## What this task involves
In the records that follow, show each line where the word "will" is present.

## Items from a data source
--- START ---

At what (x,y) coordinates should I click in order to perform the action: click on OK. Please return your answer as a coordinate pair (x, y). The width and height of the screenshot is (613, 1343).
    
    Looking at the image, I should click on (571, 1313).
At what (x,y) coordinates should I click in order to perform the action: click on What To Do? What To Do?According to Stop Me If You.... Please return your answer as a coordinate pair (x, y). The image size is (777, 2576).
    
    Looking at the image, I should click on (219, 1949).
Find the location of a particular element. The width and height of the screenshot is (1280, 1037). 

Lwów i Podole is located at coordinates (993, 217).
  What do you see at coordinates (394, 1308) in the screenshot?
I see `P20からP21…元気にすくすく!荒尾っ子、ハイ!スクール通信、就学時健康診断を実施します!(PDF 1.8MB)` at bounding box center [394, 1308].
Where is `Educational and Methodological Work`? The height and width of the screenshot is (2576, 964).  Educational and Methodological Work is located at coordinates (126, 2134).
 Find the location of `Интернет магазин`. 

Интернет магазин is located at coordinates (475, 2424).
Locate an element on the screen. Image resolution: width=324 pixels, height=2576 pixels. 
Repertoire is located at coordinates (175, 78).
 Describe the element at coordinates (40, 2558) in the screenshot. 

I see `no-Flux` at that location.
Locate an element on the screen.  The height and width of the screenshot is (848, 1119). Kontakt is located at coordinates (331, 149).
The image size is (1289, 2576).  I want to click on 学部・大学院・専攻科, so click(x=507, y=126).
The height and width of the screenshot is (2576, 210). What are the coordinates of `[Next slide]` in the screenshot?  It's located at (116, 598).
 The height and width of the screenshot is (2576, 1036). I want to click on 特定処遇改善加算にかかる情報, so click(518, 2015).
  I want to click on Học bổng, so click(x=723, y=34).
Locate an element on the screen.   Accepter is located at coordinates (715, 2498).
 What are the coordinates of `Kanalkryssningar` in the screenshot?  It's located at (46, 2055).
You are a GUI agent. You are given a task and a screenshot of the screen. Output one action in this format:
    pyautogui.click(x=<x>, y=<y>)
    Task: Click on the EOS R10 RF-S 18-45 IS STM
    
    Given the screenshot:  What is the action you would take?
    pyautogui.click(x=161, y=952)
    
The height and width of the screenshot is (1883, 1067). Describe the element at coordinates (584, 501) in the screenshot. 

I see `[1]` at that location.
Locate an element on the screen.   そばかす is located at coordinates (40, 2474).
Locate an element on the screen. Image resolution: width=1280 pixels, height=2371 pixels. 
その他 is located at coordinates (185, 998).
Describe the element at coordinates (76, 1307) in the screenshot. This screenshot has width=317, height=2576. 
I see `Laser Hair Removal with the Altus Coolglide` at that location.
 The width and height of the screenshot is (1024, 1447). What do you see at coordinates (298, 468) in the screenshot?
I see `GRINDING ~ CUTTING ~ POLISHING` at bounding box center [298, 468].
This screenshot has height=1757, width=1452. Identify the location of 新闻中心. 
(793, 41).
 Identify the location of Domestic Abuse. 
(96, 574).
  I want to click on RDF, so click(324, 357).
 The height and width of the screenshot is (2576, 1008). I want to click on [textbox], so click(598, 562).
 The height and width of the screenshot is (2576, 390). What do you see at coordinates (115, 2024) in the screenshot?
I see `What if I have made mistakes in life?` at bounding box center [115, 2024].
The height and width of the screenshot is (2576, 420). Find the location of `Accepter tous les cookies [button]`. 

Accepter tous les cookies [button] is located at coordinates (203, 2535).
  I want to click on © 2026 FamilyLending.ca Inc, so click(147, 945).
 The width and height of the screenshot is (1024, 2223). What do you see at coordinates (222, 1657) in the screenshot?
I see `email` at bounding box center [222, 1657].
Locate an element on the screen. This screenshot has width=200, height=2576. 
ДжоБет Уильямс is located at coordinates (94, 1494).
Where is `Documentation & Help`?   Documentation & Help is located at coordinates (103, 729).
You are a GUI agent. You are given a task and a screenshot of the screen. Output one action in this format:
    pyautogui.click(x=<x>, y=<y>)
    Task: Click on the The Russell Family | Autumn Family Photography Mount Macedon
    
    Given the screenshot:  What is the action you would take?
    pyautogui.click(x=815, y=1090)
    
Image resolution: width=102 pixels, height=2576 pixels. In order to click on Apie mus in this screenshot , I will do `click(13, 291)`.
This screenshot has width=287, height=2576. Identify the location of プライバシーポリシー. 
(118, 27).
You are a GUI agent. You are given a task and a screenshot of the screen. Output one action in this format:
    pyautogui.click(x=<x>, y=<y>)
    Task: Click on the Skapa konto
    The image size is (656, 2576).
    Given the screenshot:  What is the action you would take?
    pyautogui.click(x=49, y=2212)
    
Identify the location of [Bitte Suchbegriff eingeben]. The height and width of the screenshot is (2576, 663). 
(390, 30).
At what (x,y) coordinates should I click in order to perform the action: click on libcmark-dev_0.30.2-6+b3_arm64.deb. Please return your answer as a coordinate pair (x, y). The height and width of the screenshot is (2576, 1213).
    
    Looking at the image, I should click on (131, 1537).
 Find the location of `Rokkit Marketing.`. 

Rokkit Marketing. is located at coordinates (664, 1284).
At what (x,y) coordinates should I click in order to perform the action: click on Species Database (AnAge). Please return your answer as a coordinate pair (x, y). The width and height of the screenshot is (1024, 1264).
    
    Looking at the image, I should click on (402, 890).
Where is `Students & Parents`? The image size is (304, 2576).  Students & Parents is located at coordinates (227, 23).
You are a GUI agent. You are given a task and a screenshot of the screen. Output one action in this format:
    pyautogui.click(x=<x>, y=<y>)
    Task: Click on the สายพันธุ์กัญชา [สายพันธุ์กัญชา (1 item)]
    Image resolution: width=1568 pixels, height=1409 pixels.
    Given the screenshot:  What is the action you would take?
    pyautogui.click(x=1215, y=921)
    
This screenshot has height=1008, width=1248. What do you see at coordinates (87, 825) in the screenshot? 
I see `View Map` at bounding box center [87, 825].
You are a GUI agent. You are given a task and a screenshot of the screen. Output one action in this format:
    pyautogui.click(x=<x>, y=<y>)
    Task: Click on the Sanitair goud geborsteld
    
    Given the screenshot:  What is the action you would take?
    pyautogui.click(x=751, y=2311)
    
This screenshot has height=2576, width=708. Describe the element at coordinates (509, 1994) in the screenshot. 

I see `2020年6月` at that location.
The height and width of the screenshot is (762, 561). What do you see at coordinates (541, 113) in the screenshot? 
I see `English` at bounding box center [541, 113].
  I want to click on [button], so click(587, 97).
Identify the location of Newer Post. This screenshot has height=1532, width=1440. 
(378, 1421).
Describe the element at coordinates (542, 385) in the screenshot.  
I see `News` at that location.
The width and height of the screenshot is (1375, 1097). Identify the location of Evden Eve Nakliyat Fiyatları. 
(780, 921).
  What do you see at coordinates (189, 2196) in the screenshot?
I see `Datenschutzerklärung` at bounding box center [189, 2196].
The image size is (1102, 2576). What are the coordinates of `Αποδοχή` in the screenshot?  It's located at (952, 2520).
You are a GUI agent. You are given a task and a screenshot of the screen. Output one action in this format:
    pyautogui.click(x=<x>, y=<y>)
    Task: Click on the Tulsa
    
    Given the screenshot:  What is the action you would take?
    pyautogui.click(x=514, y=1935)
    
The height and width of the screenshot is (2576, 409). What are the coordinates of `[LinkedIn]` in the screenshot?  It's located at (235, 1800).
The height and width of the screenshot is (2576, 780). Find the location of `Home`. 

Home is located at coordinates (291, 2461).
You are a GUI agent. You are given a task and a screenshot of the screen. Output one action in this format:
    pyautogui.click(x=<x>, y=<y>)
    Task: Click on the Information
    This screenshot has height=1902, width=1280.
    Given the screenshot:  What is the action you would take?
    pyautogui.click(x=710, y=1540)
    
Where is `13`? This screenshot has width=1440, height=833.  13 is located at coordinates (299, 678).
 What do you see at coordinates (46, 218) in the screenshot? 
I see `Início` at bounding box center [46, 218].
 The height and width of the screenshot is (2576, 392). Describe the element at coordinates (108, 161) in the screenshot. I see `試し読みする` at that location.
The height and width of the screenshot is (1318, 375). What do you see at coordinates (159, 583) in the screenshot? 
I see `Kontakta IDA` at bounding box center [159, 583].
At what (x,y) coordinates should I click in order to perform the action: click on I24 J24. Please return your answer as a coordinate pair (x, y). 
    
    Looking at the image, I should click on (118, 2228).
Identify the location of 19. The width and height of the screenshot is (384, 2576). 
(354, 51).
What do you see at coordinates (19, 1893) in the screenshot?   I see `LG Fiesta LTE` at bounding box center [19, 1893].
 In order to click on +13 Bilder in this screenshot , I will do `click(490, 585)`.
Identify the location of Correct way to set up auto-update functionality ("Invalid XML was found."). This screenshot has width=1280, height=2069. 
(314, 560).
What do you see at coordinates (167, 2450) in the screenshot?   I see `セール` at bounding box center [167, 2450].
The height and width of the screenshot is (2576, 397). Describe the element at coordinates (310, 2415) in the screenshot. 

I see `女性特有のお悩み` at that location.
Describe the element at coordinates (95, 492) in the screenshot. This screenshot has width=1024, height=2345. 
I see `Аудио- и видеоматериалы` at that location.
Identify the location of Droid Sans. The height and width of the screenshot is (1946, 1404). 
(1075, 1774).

--- END ---

## Solution to the problem
Image resolution: width=102 pixels, height=2576 pixels. In order to click on Apie mus in this screenshot , I will do `click(13, 291)`.
 In order to click on +13 Bilder in this screenshot , I will do `click(490, 585)`.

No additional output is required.